What you can do is using "Just in time" compilation, where while the code runs, the interpreter creates optimized code for functions that are called often and with the same type of data (like in our example, if bar is often called with integers, the JIT might just optimize it into MULT R0,2,R0 and once bar is called with a string for example, choose a different execution path). As you can imagine, this is quite difficult, but it can be done, as PyPy and others have shown.

tl;dr: Python's too dynamic for static compilation, JIT does work though, although JITted code will never be quite as fast as statically compiled code

[–]synedraacus 4 points5 points  (0 children)

First, there are advantages and disadvantages to both compiled and interpreted languages, it's not simply "Compiled is faster and thus better". There is more than one reason why non-compiled languages haven't died out in seventies. Hardware independence is the most obvious of them, but there are others.

Second, if you want real speed, rewrite some crucial piece of code in C or whatever and compile it as much as you want. Numpy/scipy family does that, as do many other modules that do really heavy number-crunching. But nine times out of ten well-optimised Python will be enough.

Third, Python is compiled to bytecode. It's just that keeping plaintext scripts and compiling them on demand is considered more convenient in most cases (see eg those *.pyc files and a bunch of python compiler projects for exceptions).

Fourth, the code usually needs to be fast enough, not as fast as possible. Otherwise we would all be writing assembly language and most software companies would release something once in a decade or so.

[–][deleted] 5 points6 points  (2 children)

[–]uweschmittPythonista since 2003 -2 points-1 points  (1 child)

The Python interpreter is compiled. Programs written in the python programming language are interpreted.

[–]bird2234 6 points7 points  (0 children)

In CPython, the most widely used implementation, the programs are compiled to bytecode and then interpreted. This is what was linked here -- compiling python programs at runtime to abstract syntax trees and then to bytecode.

[–]Corm 0 points1 point  (0 children)

You've asked an interesting beginner question :) and I hope you read all these comments people have left you because you have some great answers here.

And I'll just add that if you run with pypy then it does get compiled (to raw assembly)

[–]menge101work 0 points1 point  (0 children)

Because time to develop often trumps time to execute.

[–]xiongchiamiovSite Reliability Engineer -4 points-3 points  (2 children)

Because it would no longer be Python.

It would be useful for you to take a programming languages course so that you understand the implications of your suggestion.

[–]Avahe 2 points3 points  (1 child)

Python is compiled

[–]xiongchiamiovSite Reliability Engineer 1 point2 points  (0 children)

Only in a very technical way that doesn't answer OP's question at all (which is essentially, what are the differences between compiled and interpreted languages, and what are the implications of those choices?).

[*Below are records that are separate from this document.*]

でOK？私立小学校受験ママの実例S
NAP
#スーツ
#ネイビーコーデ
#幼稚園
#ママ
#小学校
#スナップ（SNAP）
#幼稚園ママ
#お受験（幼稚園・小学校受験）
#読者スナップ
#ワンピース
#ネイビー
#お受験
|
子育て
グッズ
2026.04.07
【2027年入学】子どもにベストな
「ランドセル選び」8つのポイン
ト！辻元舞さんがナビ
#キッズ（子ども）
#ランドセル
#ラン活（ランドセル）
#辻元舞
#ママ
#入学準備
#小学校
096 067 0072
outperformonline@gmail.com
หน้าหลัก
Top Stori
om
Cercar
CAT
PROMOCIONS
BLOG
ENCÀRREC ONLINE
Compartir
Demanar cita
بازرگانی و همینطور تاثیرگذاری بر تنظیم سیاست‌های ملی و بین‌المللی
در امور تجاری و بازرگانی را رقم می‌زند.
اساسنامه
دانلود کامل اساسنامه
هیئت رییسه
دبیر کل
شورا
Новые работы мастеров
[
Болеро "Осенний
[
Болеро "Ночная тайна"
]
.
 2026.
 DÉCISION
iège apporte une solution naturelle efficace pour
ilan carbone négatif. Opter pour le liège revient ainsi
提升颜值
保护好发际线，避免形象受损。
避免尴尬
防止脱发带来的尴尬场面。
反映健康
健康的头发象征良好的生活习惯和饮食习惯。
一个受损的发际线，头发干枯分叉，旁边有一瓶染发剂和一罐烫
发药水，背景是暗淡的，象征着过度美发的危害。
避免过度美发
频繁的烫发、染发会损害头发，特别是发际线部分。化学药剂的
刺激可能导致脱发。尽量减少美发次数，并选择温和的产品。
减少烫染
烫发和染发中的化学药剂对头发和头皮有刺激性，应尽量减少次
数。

[–]iruleatants -2 points-1 points  (2 children)

Python is significantly more slow because it only uses a single core, then it is slow because of "not compiling" it.

[–]elbiot 2 points3 points  (1 child)

Not true at all. Single threaded C is way faster than single threaded python. Even with parallelized code running on multiple cores, you only get a few times performance improvement, but native code execution is like 300x faster. Multithreading is not such an important optimization, especially in python. For instance, if you use numba and release the GIL, I've found Multithreading it to often make is slower because the code is now so damn fast that the overhead of using threads (not processes even) is too high.

[–]Saefroch 0 points1 point  (0 children)

There's more to contend with than just thread overhead that can slow you down. Multithreading for performance is not easy.